Let's use $$ f'(x) = \frac{f_{i-3/2} - 27 f_{i-1/2} + 27 f_{i+1/2} - f_{i+3/2}}{24 \Delta x} + O(\Delta x^4) $$ as an approximation for the outer derivative. To obtain a fourth-order approximation for the $(au_x)_x$ term we need to obtain $a u_x$ at each of the $x_{i-3/2}, x_{i-1/2}, x_{i+1/2}, x_{i+3/2}$ points with fourth-order accuracy.

Assuming that we know $a$ everywhere, the problem reduces to computing $u_x$ at those points.

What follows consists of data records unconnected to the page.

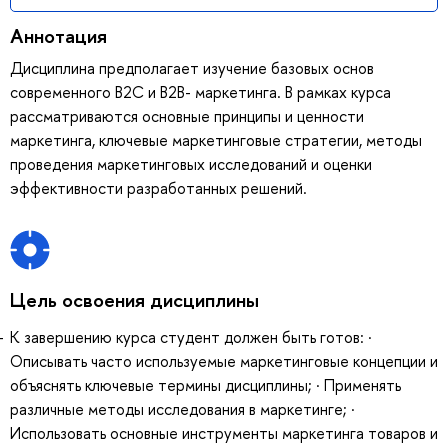
Аннотация
Дисциплина предполагает изучение базовых основ
современного B2C и B2B- маркетинга. В рамках курса
рассматриваются основные принципы и ценности
маркетинга, ключевые маркетинговые стратегии, методы
проведения маркетинговых исследований и оценки
эффективности разработанных решений.
Цель освоения дисциплины
К завершению курса студент должен быть готов: ·
Описывать часто используемые маркетинговые концепции и
объяснять ключевые термины дисциплины; · Применять
различные методы исследования в маркетинге; ·
Использовать основные инструменты маркетинга товаров и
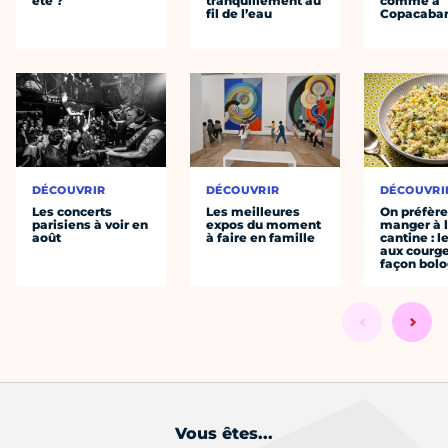
été ?
tranquillement au
comme à
fil de l’eau
Copacaba
DÉCOUVRIR
DÉCOUVRIR
DÉCOUVRI
Les concerts
Les meilleures
On préfèr
parisiens à voir en
expos du moment
manger à 
août
à faire en famille
cantine : l
aux courge
façon bol
Vous êtes...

Taking our stencil to be $(x_{i-2}, x_{i-1}, x_{i}, x_{i+1}, x_{i+2})$ we can compute fourth degree interpolating polynomial $P(x)$ for $u(x)$: $$u(x) = P(x) + O(\Delta x^5).$$ Differentiating that polynomial gives fourth-order approximation for $u_x$: $$ u_x(x) = P'(x) + O(\Delta x^4). $$

Omitting straightforward computations (which I've done using Mathics) we get the following approximations for $u_x(x_{i-3/2}), \dots, u_x(x_{i+3/2})$ $$ \begin{pmatrix} u_x(x_{i-3/2})\\ u_x(x_{i-1/2})\\ u_x(x_{i+1/2})\\ u_x(x_{i+3/2}) \end{pmatrix} = \frac{1}{24 \Delta x} \begin{pmatrix} -22 & 17 & 9 & -5 & 1\\ 1 & -27 & 27 & -1 & 0 \\ 0 & 1 & -27 & 27 & -1\\ -1 & 5 & -9 & -17 & 22 \end{pmatrix} \begin{pmatrix} u_{i-2}\\ u_{i+1}\\ u_{i}\\ u_{i+1}\\ u_{i+2} \end{pmatrix} + O(\Delta x^4). $$

Combining everything to a single formula we get $$ (a u_x)_x = \frac{1}{24 \Delta x} \times \left[\\ a_{i-3/2} \frac{u_{i+2} - 5 u_{i+1} + 9 u_i + 17 u_{i-1} - 22 u_{i-2}}{24 \Delta x} -27a_{i-1/2} \frac{-u_{i+1} + 27 u_i - 27 u_{i-1} + u_{i-2}}{24 \Delta x} +\\ +27a_{i+1/2} \frac{-u_{i+2} + 27 u_{i+1} - 27 u_{i} + u_{i-1}}{24 \Delta x} -a_{i+3/2} \frac{22u_{i+2} - 17 u_{i+1} - 9 u_i + 5 u_{i-1} - u_{i-2}}{24 \Delta x}\\ \right] + O(\Delta x^4). $$

Answer 2

A bit of work with five-point Lagrange interpolants based on a uniform grid for $a$ and $u$ shows, with \begin{align} w_{-2} &:= \tfrac{1}{144}a_{-2} - \tfrac{1}{18} a_{-1} - \tfrac{1}{12}a_0 + \tfrac{1}{18} a_1 - \tfrac{1}{144} a_2, \\ w_{-1} &:= -\tfrac{1}{18}a_{-2} + \tfrac{4}{9} a_{-1} + \tfrac{4}{3} a_0 - \tfrac{4}{9}a_1 + \tfrac{1}{18}a_2 \\ w_0 &:= -\tfrac{5}{2}a_0, \\ w_{1} &:= \tfrac{1}{18}a_{-2} - \tfrac{4}{9}a_{-1} + \tfrac{4}{3}a_0 + \tfrac{4}{9}a_1 - \tfrac{1}{18}a_2, \\ w_{2} &:= -\tfrac{1}{144}a_{-2} + \tfrac{1}{18}a_{-1} - \tfrac{1}{12}a_0 - \tfrac{1}{18}a_1 + \tfrac{1}{144}a_2 \end{align} that $(au')'(0) = (w_{-2}u_{-2}+ w_{-1}u_{-1} + w_0u_0 + w_1 u_1 + w_2 u_2)/h^2 + O(h^4)$. It typically won't be a symmetric rule.

ADDED EDIT

Since I was thinking in terms of using grid values I started with the Lagrange interpolant for $a$ \begin{align*} A(x) &= \\ & \quad a_{-2}\, \frac{x - x_{-1}}{x_{-2} - x_{-1}} \frac{x - x_{0}}{x_{-2} - x_{0}} \frac{x - x_{1}}{x_{-2} - x_{1}} \frac{x - x_{2}}{x_{-2} - x_{2}} \\ &+ a_{-1}\, \frac{x - x_{-2}}{x_{-1} - x_{-2}} \frac{x - x_{0}}{x_{-1} - x_{0}} \frac{x - x_{1}}{x_{-1} - x_{1}} \frac{x - x_{2}}{x_{-1} - x_{2}} \\ &+ a_{0}\, \frac{x - x_{-2}}{x_{0} - x_{-2}} \frac{x - x_{-1}}{x_{0} - x_{-1}} \frac{x - x_{1}}{x_{0} - x_{1}} \frac{x - x_{2}}{x_{0} - x_{2}} \\ &+ a_{1}\, \frac{x - x_{-2}}{x_{1} - x_{-2}} \frac{x - x_{-1}}{x_{1} - x_{-1}} \frac{x - x_{0}}{x_{1} - x_{0}} \frac{x - x_{2}}{x_{1} - x_{2}} \\ &+ a_{2}\, \frac{x - x_{-2}}{x_{2} - x_{-2}} \frac{x - x_{-1}}{x_{2} - x_{-1}} \frac{x - x_{0}}{x_{2} - x_{0}} \frac{x - x_{1}}{x_{2} - x_{1}} \end{align*} and the corresponding $U$ for $u$. Setting $x_{k} = kh$ for a uniform mesh simplifies the expressions and makes the template symmetric about $x=0$. Computing $(AU')'$ and evaluating it at $x=0$ gives the result which can be verified to be $O(h^4)$. The symmetric template is key.